There’s a rule, though. There’s no wrong way to be a fan. And when the fandom grows, the people in it create the norms and the jargon, the in-jokes and the expectations. We’re all just telling stories, but don’t tell the mathematicians that. I can’t tell stories with plot points that hinge on an eyeblink in August. Just like when people wanted to figure out Zaitsev with his KHL points, this doesn’t do it for me.
That gap in understanding is what I’m struggling with, I think. There’s a guy — sorry, guy — who makes bar charts about prospects and he put forth the astonishing calculation that the Czech league is a top league on par with the SHL, and we all know that’s a long distance from true, but bar chart! It becomes part of the story the second it’s Tweeted. My friends, Torontonians, enemies, that’s way too close to drawing on the weather map with a Sharpie for me.
I’ve had so much practice saying, “I don’t know,” in the last two years, so much reinforcement that uncertainty is the base state, and the stories we tell to stave off the chaos of that unknowing are all fiction, that I’ve grown to accept the chaos more. I’ve grown even farther away from the desire for a neat tale of potential and opportunity and glory for all.
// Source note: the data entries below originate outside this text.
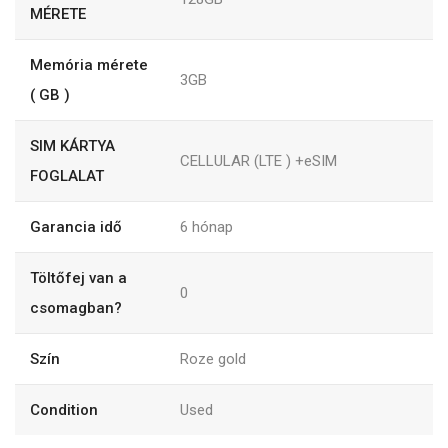
MÉRETE
Memória mérete
3GB
( GB )
SIM KÁRTYA
CELLULAR (LTE ) +eSIM
FOGLALAT
Garancia idő
6
hónap
Töltőfej van a
0
csomagban?
Szín
Roze gold
Condition
Used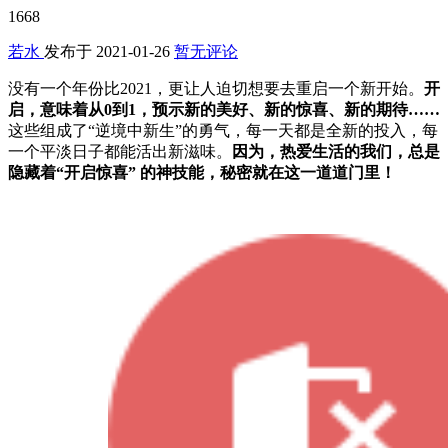
1668
若水
发布于
2021-01-26
暂无评论
没有一个年份比2021，更让人迫切想要去重启一个新开始。
开
启，意味着从0到1，
预示新的美好、新的惊喜、新的期待……
这些组成了“逆境中新生”的勇气，每一天都是全新的投入，每
一个平淡日子都能活出新滋味。
因为，热爱生活的我们，
总是
隐藏着“开启惊喜” 的神技能，
秘密就在这一道道门里！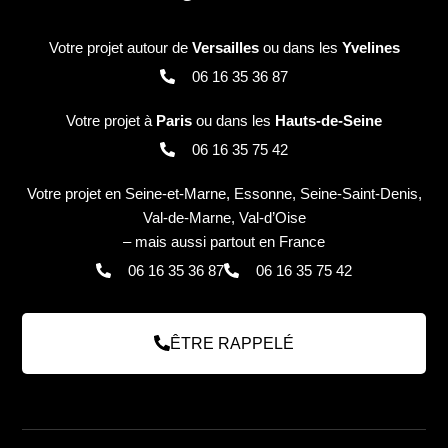
Votre projet autour de
Versailles
ou dans les
Yvelines
06 16 35 36 87
Votre projet à
Paris
ou dans les
Hauts-de-Seine
06 16 35 75 42
Votre projet en Seine-et-Marne, Essonne, Seine-Saint-Denis,
Val-de-Marne, Val-d’Oise
– mais aussi partout en France
06 16 35 36 87
06 16 35 75 42
ÊTRE RAPPELÉ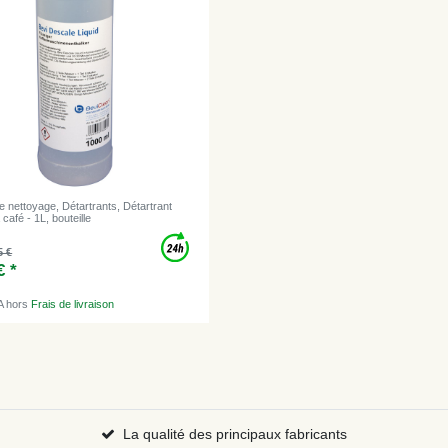
e nettoyage, Détartrants, Détartrant
café - 1L, bouteille
5 €
€ *
A
hors
Frais de livraison
La qualité des principaux fabricants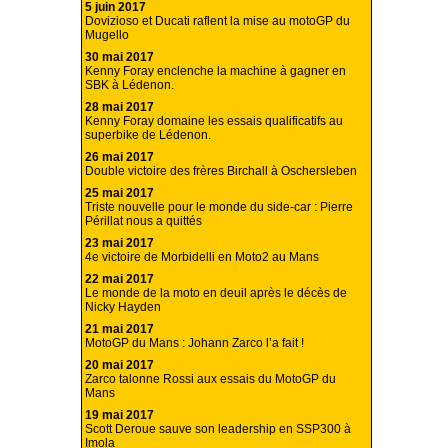
5 juin 2017
Dovizioso et Ducati raflent la mise au motoGP du
Mugello
30 mai 2017
Kenny Foray enclenche la machine à gagner en
SBK à Lédenon.
28 mai 2017
Kenny Foray domaine les essais qualificatifs au
superbike de Lédenon.
26 mai 2017
Double victoire des frères Birchall à Oschersleben
25 mai 2017
Triste nouvelle pour le monde du side-car : Pierre
Périllat nous a quittés
23 mai 2017
4e victoire de Morbidelli en Moto2 au Mans
22 mai 2017
Le monde de la moto en deuil après le décès de
Nicky Hayden
21 mai 2017
MotoGP du Mans : Johann Zarco l’a fait !
20 mai 2017
Zarco talonne Rossi aux essais du MotoGP du
Mans
19 mai 2017
Scott Deroue sauve son leadership en SSP300 à
Imola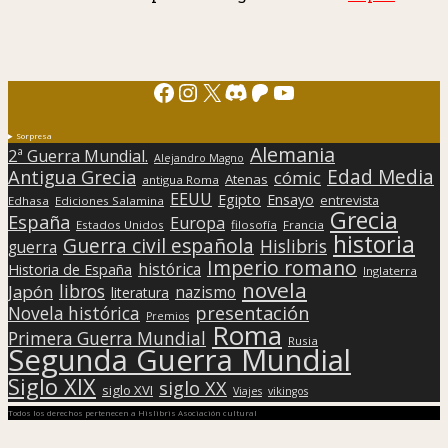
Facebook
Instagram
X
Discord
Patreon
YouTube
Sorpresa
Alemania
2ª Guerra Mundial.
Alejandro Magno
Edad Media
Antigua Grecia
cómic
Atenas
antigua Roma
EEUU
Egipto
Ensayo
entrevista
Edhasa
Ediciones Salamina
Grecia
España
Europa
Estados Unidos
filosofía
Francia
historia
Guerra civil española
Hislibris
guerra
Imperio romano
histórica
Historia de España
Inglaterra
novela
libros
Japón
nazismo
literatura
presentación
Novela histórica
Premios
Roma
Primera Guerra Mundial
Rusia
Segunda Guerra Mundial
Siglo XIX
siglo XX
siglo XVI
Viajes
vikingos
Todos los derechos pertenecen a Hislibris Asociación cultural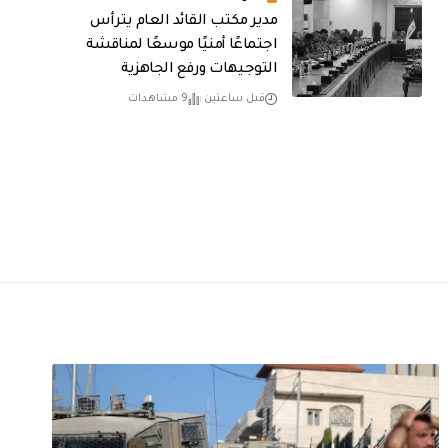
مدير مكتب القائد العام يترأس
اجتماعًا أمنيًا موسعًا لمناقشة
التوجيهات ورفع الجاهزية
قبل ساعتين
9 مشاهدات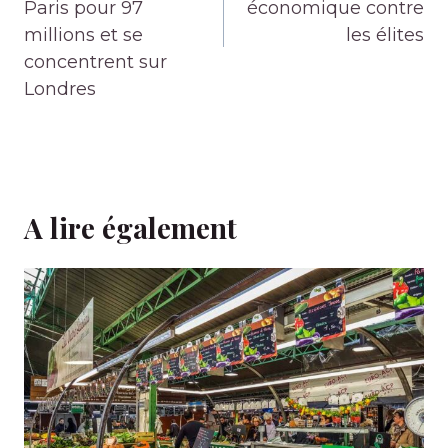
Paris pour 97
économique contre
millions et se
les élites
concentrent sur
Londres
A lire également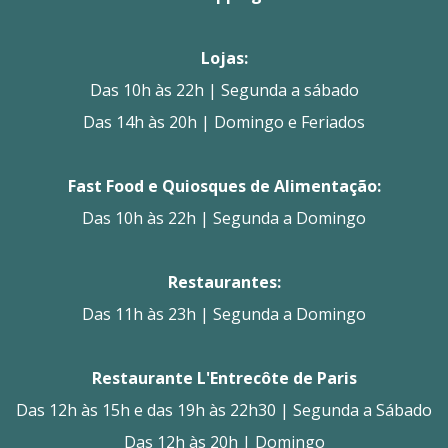
Lojas:
Das 10h às 22h | Segunda a sábado
Das 14h às 20h | Domingo e Feriados
Fast Food e Quiosques de Alimentação:
Das 10h às 22h | Segunda a Domingo
Restaurantes:
Das 11h às 23h | Segunda a Domingo
Restaurante L'Entrecôte de Paris
Das 12h às 15h e das 19h às 22h30 | Segunda a Sábado
Das 12h às 20h | Domingo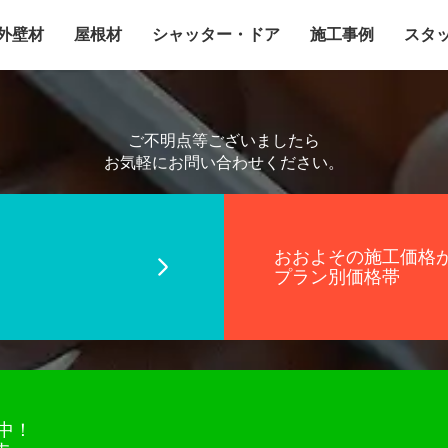
外壁材
屋根材
シャッター・ドア
施工事例
スタ
ご不明点等ございましたら
お気軽にお問い合わせください。
おおよその施工価格
プラン別価格帯
付中！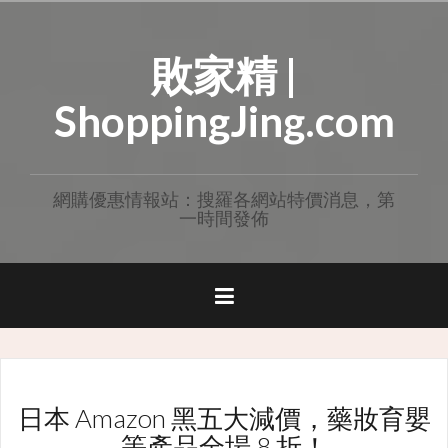
Skip
to
敗家精 |
content
ShoppingJing.com
網購優惠情報站：搜羅各網站特價消息，第
一時間發佈
日本 Amazon 黑五大減價，藥妝育嬰
等產品全場 8 折！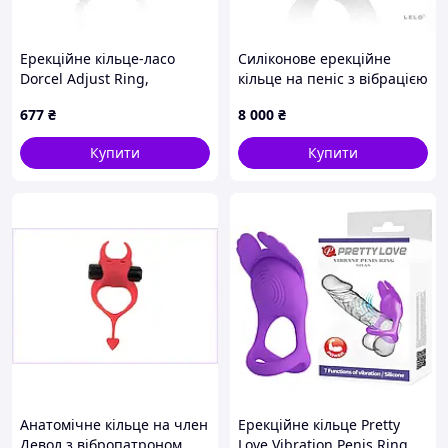
Ерекційне кільце-ласо
Силіконове ерекційне
Dorcel Adjust Ring,
кільце на пеніс з вібрацією
еластичне, регульована
LELO Tor 2 Green, 6х4,2 см.
677
₴
8 000
₴
тугість sexstyle
Купити
Купити
Анатомічне кільце на член
Ерекційне кільце Pretty
Девол з вібропатроном,
Love Vibration Penis Ring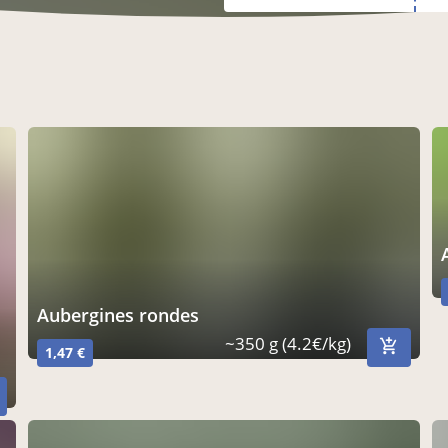
aubergines rondes
~350 g (4.2€/kg)
1,47 €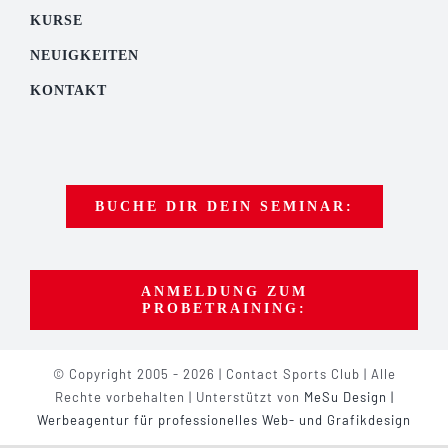
KURSE
NEUIGKEITEN
KONTAKT
BUCHE DIR DEIN SEMINAR:
ANMELDUNG ZUM
PROBETRAINING:
© Copyright 2005 - 2026 | Contact Sports Club | Alle
Rechte vorbehalten | Unterstützt von
MeSu Design |
Werbeagentur für professionelles Web- und Grafikdesign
Prospect fandom likes their HEA ending.
The hardcore prospect fans watch a lot of games, let’s be clear. They have that deep understanding and context about the things prospects do in other leagues. But the little flashes of positive outcomes, delivered in a way that doesn’t led itself to contextualization, flatten out the entire cadre of prospects into a kind of sameness. Every drafted player is wonderful! And they are, that’s the trouble. In one sense, just by virtue of being drafted, a player is in a very exclusive club.
On draft day, someone I follow on Twitter who is a hockey fan, but not in the “deep dive into the reserve list” way, expressed confusion over the draft coverage. Everything was praise, nothing was critique, and they couldn’t parse out any differences from Power to Voit.
This is not new. Anyone who has read any prospect coverage or anyone’s draft guide is left overwhelmed at first with a sticky-sweet blast of cherry-scented, “If you can’t say anything nice, don’t say anything at all,” candy-coated gush. It takes skill to recalibrate your brain to find what isn’t said, and figure out what the difference is between the top and the bottom echelon.
This flattening out of the prospects into balls of potential, all of whom score goals occasionally, risks trivializing the importance of elite players while raising to importance trivial talents. This touches on the way people naturally perceive probabilities as binary choices, and that effect colours the consumption of the flickering images of prospects at their best that flutter by our eyes.
In that milieu I’m not sure there’s a market for something that amounts to, “Yeah that guy in the SHL is neato, but when you consider the role he plays, and the level of the goalies he’s facing, he’s not likely to ever be more than neato in Sweden.”
I think I even put this video in an article once:
I don’t consider saying a guy is going to be big in Sweden an insult, but for many, it’s akin to saying you don’t really want the hero and the love interest to get together. Believers want to believe until the bitter end. And I think that just makes people more bitter about the “failures” or the GM who drafted them, but to each their own really is the way to go here. Prospect fans love the whole world of youthful potential and fun that comes from talking about their fandom and sharing the little bits of joy that come when one of their guys scores a goal. Love is always in demand.
Not that market forces are driving my decisions, not entirely, but after five years of “but DeBrincat, though” and “HDU say Martins Dzierkals isn’t going to be on the top line!!!” and etcetera, it’s time to concede the field to “Wheee a goal!!!!” And god help the prospect whose shooting percentage tanks.